En ne considérant cette foi nouvelle que du point de vue de son action historique, on trouve qu’elle contenait tous les éléments d’un grand progrès assuré à l’avenir ; mais la chaîne de continuité du passé était inévitablement destinée à se briser, car le christianisme ne pouvait, en tant que manifestation humaine, et dans la période de son organisation, nous ne disons pas chercher, mais seulement admettre aucun autre levier de progrès en dehors de lui. Eh bien ! c’est à ce moment même qu’un grand homme surgissait en Arabie, Mahomet, reliant entre elles, par le monothéisme, de nombreuses tribus éparses, ennemies les unes des autres, et créant, sans le savoir, un nouveau foyer de civilisation. Ainsi, quand bouillonnaient dans cette fournaise ardente, qu’on appelle le moyen âge, les divers éléments destinés, par leur fusion, à constituer de nouvelles nations dans notre Occident, quand de nouvelles langues commençaient à se former, quand l’ouvrier et l’agriculteur, pour se mettre à l’abri des violences du seigneur du château, bâtissaient des bourgades et des villes, lorsque enfin l’état social de l’Europe s’organisait progressivement, les Arabes, en envahissant l’Espagne, nous rapportaient une partie des documents de la civilisation grecque, et réveillaient nos imaginations par le charme de leur poésie orientale. Les Arabes ont été pour nous ce que les Phéniciens ont été pour les Grecs, ce que les Alexandrins ont été pour les chrétiens.

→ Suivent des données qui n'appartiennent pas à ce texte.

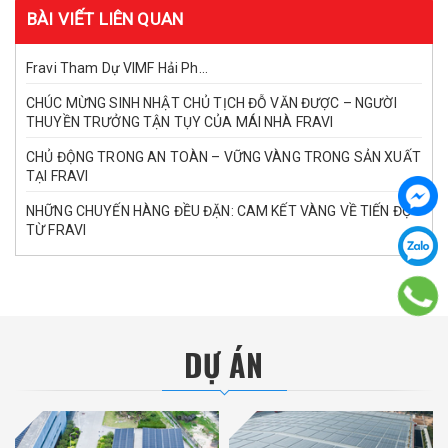
BÀI VIẾT LIÊN QUAN
Fravi Tham Dự VIMF Hải Ph...
CHÚC MỪNG SINH NHẬT CHỦ TỊCH ĐỖ VĂN ĐƯỢC – NGƯỜI
THUYỀN TRƯỞNG TẬN TỤY CỦA MÁI NHÀ FRAVI
CHỦ ĐỘNG TRONG AN TOÀN – VỮNG VÀNG TRONG SẢN XUẤT
TẠI FRAVI
NHỮNG CHUYẾN HÀNG ĐỀU ĐẶN: CAM KẾT VÀNG VỀ TIẾN ĐỘ
TỪ FRAVI
DỰ ÁN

Seulement, tandis que les Phéniciens transmettaient la civilisation orientale par le commerce, et les Alexandrins la civilisation greco-orientale par l’asile accordé à la science, les Arabes nous ont transmis la civilisation greco-alexandrine par la conquête. Leur œuvre providentielle commence à l’invasion de l’Espagne, se continue avec les croisades, et ne finit vraiment qu’à la prise de Constantinople, époque où les savants grecs, bannis de leur patrie adoptive, allaient apporter eux-mêmes en Italie les matériaux nécessaires pour compléter la renaissance en Occident.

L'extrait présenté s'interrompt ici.